The Department of Entertainment Industry is expected to launch its newest program, Singing River Presents April 12 with performances by Doc Daily and The Magnolia Devil with Dylan Leblanc.

The concert will be a launch point for the program as well as an effort to raise awareness and membership for the Muscle Shoals Music Association (MSMA).

Singing River Presents is a student-run program designed to work with the “Artist Management and Touring” class offered in the Department of Entertainment Industry, said Department Chair Dr. Bob Garfrerick. It will also be unique to UNA.

“We’ll be one of few (public institutions) that has a concert promotion company,” Garfrerick said. “The students in the ‘Artist Management and Touring’ class will put on a show just like a concert promoter would do it.”

It’s this real-world application that will benefit students the most, said project manager Mack Cornwell.

“Any practical use of your knowledge, in my opinion, is the best learning experience,” Cornwell said. “Textbooks and lectures really only go so far. It’s about experiencing things you really can’t teach but that just have to be done.”

So far, organizing the concert has been quite the learning experience, Garfrerick said.

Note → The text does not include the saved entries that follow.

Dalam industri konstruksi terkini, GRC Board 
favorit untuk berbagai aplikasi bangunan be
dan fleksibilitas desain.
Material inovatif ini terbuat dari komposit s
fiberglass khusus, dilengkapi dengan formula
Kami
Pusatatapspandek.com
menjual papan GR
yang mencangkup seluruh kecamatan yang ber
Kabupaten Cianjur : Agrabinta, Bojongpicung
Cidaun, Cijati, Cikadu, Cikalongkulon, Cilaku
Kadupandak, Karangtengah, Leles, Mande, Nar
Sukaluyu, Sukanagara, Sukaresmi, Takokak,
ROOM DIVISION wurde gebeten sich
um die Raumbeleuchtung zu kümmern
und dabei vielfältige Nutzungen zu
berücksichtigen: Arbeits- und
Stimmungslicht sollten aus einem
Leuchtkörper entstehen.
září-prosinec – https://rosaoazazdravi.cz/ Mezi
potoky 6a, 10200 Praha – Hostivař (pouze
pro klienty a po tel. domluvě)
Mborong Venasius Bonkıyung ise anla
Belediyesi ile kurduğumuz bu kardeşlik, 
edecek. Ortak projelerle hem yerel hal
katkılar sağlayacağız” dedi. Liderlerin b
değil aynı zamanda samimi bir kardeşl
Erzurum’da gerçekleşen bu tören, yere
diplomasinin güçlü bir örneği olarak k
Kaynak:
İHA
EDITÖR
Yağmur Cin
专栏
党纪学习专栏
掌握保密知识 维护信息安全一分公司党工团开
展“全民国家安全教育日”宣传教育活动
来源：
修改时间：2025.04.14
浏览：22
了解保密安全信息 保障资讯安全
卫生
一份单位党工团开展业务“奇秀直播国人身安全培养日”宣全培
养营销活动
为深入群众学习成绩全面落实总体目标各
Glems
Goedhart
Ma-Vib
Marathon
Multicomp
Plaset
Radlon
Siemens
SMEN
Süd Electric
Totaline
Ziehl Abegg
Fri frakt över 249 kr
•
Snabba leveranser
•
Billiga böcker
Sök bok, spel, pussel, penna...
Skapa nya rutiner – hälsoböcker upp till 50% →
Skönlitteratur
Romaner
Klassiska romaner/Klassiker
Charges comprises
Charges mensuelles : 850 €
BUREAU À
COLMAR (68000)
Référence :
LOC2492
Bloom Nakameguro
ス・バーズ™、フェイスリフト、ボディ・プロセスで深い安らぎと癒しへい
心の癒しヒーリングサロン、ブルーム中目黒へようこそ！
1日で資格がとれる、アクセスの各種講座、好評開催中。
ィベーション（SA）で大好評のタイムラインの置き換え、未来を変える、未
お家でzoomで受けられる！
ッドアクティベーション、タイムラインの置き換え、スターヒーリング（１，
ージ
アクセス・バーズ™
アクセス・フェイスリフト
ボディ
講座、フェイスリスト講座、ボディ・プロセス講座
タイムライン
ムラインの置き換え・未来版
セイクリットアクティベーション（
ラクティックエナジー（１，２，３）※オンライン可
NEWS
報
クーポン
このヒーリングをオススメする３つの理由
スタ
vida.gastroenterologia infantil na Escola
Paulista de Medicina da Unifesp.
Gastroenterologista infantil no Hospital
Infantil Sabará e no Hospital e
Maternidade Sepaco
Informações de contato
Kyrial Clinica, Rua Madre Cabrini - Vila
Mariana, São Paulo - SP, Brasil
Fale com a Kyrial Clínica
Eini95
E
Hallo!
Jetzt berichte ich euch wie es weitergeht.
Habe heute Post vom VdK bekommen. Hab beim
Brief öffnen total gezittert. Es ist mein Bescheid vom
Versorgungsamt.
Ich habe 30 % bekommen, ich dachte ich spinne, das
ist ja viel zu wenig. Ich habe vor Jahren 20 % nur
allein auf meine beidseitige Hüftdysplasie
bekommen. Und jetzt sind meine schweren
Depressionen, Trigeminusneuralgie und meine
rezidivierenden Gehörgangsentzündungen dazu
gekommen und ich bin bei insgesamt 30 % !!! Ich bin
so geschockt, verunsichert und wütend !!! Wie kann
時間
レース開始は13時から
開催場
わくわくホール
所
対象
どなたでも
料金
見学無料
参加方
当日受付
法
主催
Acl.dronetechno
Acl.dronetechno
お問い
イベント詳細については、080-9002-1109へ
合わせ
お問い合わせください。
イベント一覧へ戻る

“We had dreams of doing something with the Shoals Theatre with a bigger act,” he said.

Instead—because of pricing, scheduling and time constraints—the program decided to book a smaller venue with more locally-known acts.

“It’s going to end up being very, very good,” Garfrerick said. “We took the next best thing to not making money—which is not to lose money.”

However, this decision raised a question with Singing River Presents organizers.

“If we’re going to break even, what are we going to break even for?” Garfrerick asked.

It was decided that the concert would serve as both a launch for Singing River Presents as well as a promotional tool for MSMA, a nonprofit started in 1975 with the intent to cultivate and showcase Muscle Shoals music and musicians.

Jimmy Nutt, president of MSMA and owner of the NuttHouse Recording Studio Inc., is excited about the concert and said it will hopefully help MSMA expand its demographic.

“We really want to tap into the younger musicians and folks around here who are music supporters,” Nutt said. “We don’t want to be just about the past. We want to be about the now and future.”

Garfrerick said he believed the partnership was well-planned.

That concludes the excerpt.